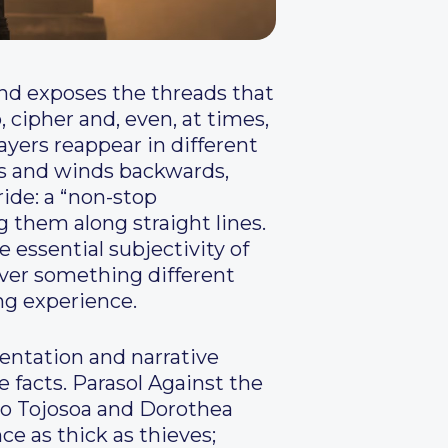
 and exposes the threads that
, cipher and, even, at times,
layers reappear in different
arps and winds backwards,
ride: a “non-stop
ng them along straight lines.
e essential subjectivity of
over something different
ing experience.
mentation and narrative
e facts. Parasol Against the
o Tojosoa and Dorothea
e as thick as thieves;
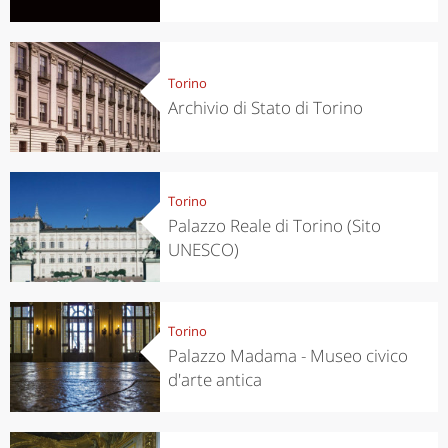
Torino
Archivio di Stato di Torino
Torino
Palazzo Reale di Torino (Sito
UNESCO)
Torino
Palazzo Madama - Museo civico
d'arte antica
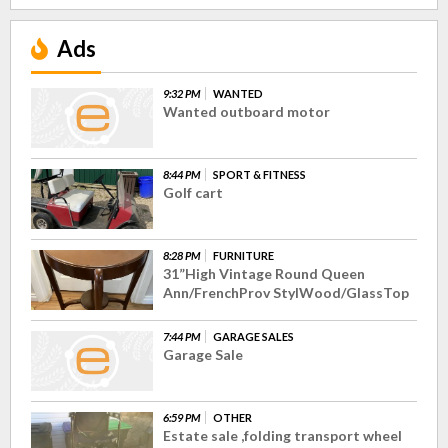
Ads
9:32 PM
WANTED
Wanted outboard motor
8:44 PM
SPORT & FITNESS
Golf cart
8:28 PM
FURNITURE
31”High Vintage Round Queen
Ann/FrenchProv StylWood/GlassTop
7:44 PM
GARAGE SALES
Garage Sale
6:59 PM
OTHER
Estate sale ,folding transport wheel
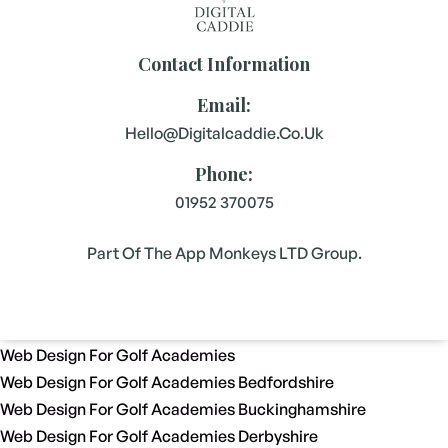
Contact Information
Email:
Hello@digitalcaddie.co.uk
Phone:
01952 370075
Part Of The App Monkeys LTD Group.
Web Design For Golf Academies
Web Design For Golf Academies Bedfordshire
Web Design For Golf Academies Buckinghamshire
Web Design For Golf Academies Derbyshire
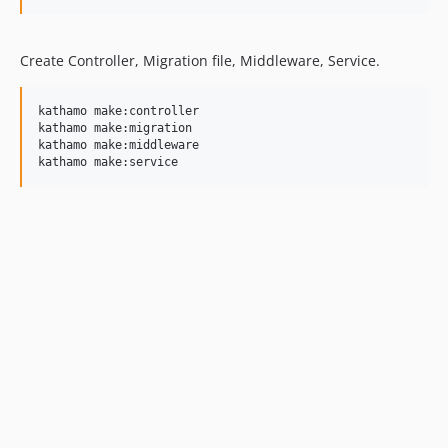
Create Controller, Migration file, Middleware, Service.
kathamo make:controller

★ ★ ★ ★

» WHAT YOU WILL DO
Copy exactly, and only, the lines from the first line of the material through the line that contains "Palazzo Madama - Museo civico", both ends kept; no pictures.

» EXPECTED OUTPUT
 and exposes the threads that
, cipher and, even, at times,
layers reappear in different
arps and winds backwards,
ride: a “non-stop
ng them along straight lines.
e essential subjectivity of
over something different
ing experience.
mentation and narrative
e facts. Parasol Against the
o Tojosoa and Dorothea
e as thick as thieves;
Torino
Archivio di Stato di Torino
Torino
Palazzo Reale di Torino (Sito
UNESCO)
Torino
Palazzo Madama - Museo civico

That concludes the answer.